# BEAM Lab Languages
Linguistic metadata for human languages: grammatical gender, writing direction, canonical and native names, and BCP 47 normalization. Curated, compile-time data with zero runtime dependencies.
Sibling library to [`beamlab_countries`](https://hex.pm/packages/beamlab_countries) — `beamlab_countries` knows where languages are spoken, `beamlab_languages` knows what they are like.
## What it answers
- "Does Russian use grammatical gender? If so, what genders?"
- "Is Arabic written right-to-left?"
- "What's the canonical English name of `fr`? The endonym?"

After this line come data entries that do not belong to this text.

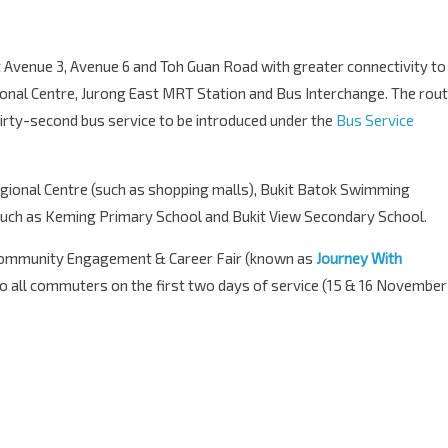
 Avenue 3, Avenue 6 and Toh Guan Road with greater connectivity to
onal Centre, Jurong East MRT Station and Bus Interchange. The rou
rty-second bus service to be introduced under the
Bus Service
gional Centre (such as shopping malls), Bukit Batok Swimming
such as Keming Primary School and Bukit View Secondary School.
 Community Engagement & Career Fair (known as
Journey With
 to all commuters on the first two days of service (15 & 16 November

- "Does the user's locale string `en-US` collapse to a base I can use as a key?"
## Installation
```elixir
defp deps do
[
{:beamlab_languages, "~> 0.1"}
]
end
```
Then `mix deps.get`.
## Quick start
```elixir
BeamlabLanguages.has_gender?("fr")
# true
BeamlabLanguages.genders("de")
# ["m", "f", "n"]
BeamlabLanguages.direction("ar")
# :rtl
BeamlabLanguages.name("ja")
# "Japanese"
BeamlabLanguages.native_name("ja")
# "日本語"
BeamlabLanguages.normalize("en-US")
# "en"
BeamlabLanguages.get("fr")
# %BeamlabLanguages.Language{
# code: "fr",
# name: "French",
# native_name: "Français",
# direction: :ltr,
# has_gender: true,
# genders: ["m", "f"]
# }
```
Every function that takes a language code runs `normalize/1` internally, so `"en-US"`, `"FR"`, and `" fr "` all work. Predicates (`has_gender?/1`, `known?/1`) return `false` for `nil` or unknown input rather than raising — handy in form-validation paths.
## Documentation
Full API docs at [HexDocs](https://hexdocs.pm/beamlab_languages).
## Coverage
v1 covers 50+ languages: the top-spoken languages worldwide plus all CEFR / JLPT / HSK targets. The data lives in `priv/data/languages.json` — open a PR to add more or correct an entry.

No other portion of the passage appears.